Baca berita tanpa iklan. Gabung Kompas.com+

Langkah Linglung RUU BPJS

Kompas.com - 29/07/2011, 10:21 WIB

KOMPAS.com — Tenggat pembahasan Rancangan Undang-Undang Badan Penyelenggara Jaminan Sosial pada masa Sidang IV DPR tahun 2010-2011 sudah berakhir. DPR pun melalui rapat paripurna, Kamis (21/7/2011), telah memutuskan untuk melanjutkan pembahasan RUU ini dalam satu masa sidang lagi. Pembahasan RUU ini sudah masuk ke masa sidang Dewan keempat sejak diajukan pada 8 Oktober 2010. Pembahasannya senantiasa alot.

RUU BPJS bukan barang baru di DPR. Sejak DPR periode lalu, RUU ini juga sudah ramai dibahas tetapi kandas pula. Ketika DPR periode 2009-2014 dilantik, RUU ini pun ditempatkan menjadi prioritas dalam Program Legislasi Nasional (Prolegnas) 2010 hingga sekarang.

Bukan apa-apa, sejak induknya, UU Sistem Jaminan Sosial Nasional, disahkan pada Oktober 2004, pemerintah pun menerima mandat untuk segera menjalankan amanah yang dikandung UU tersebut, yaitu membentuk badan penyelenggara jaminan sosial.

Semangat UU SJSN didasarkan pada dua pasal di UUD 1945, yaitu Pasal 28 H Ayat (3), yang berbunyi, Setiap orang berhak atas jaminan sosial yang memungkinkan pengembangan dirinya secara utuh sebagai manusia yang bermartabat; dan  Pasal 34 Ayat (2), yang juga menyatakan, Negara mengembangkan sistem jaminan sosial bagi seluruh rakyat dan memberdayakan masyarakat yang lemah dan tidak mampu sesuai dengan martabat kemanusiaan.

Perkerjaan rumah

Sesuai pijakannya dalam UUD 1945, jaminan sosial didefinisikan sebagai salah satu bentuk perlindungan sosial untuk menjamin seluruh rakyat agar dapat memenuhi kebutuhan dasar hidupnya yang layak.

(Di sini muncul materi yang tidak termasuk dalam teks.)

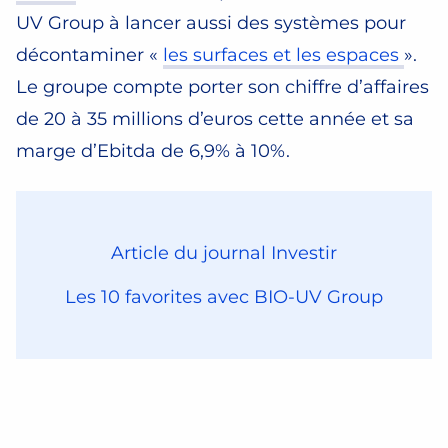
UV Group à lancer aussi des systèmes pour
décontaminer «
les surfaces et les espaces
».
Le groupe compte porter son chiffre d’affaires
de 20 à 35 millions d’euros cette année et sa
marge d’Ebitda de 6,9% à 10%.
Article du journal Investir
Les 10 favorites avec BIO-UV Group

UU ini pun menegaskan, setiap rakyat Indonesia berhak atas lima jaminan sosial dasar yang meliputi jaminan kesehatan, jaminan kecelakaan kerja, jaminan hari tua, jaminan pensiun, dan jaminan kematian.

Dengan demikian, kebutuhan akan RUU BPJS sebagai dasar membentuk badan penyelenggara jaminan sosial sesuai dengan UU SJSN menjadi pekerjaan rumah (PR) pemerintah yang harus segera diselesaikan.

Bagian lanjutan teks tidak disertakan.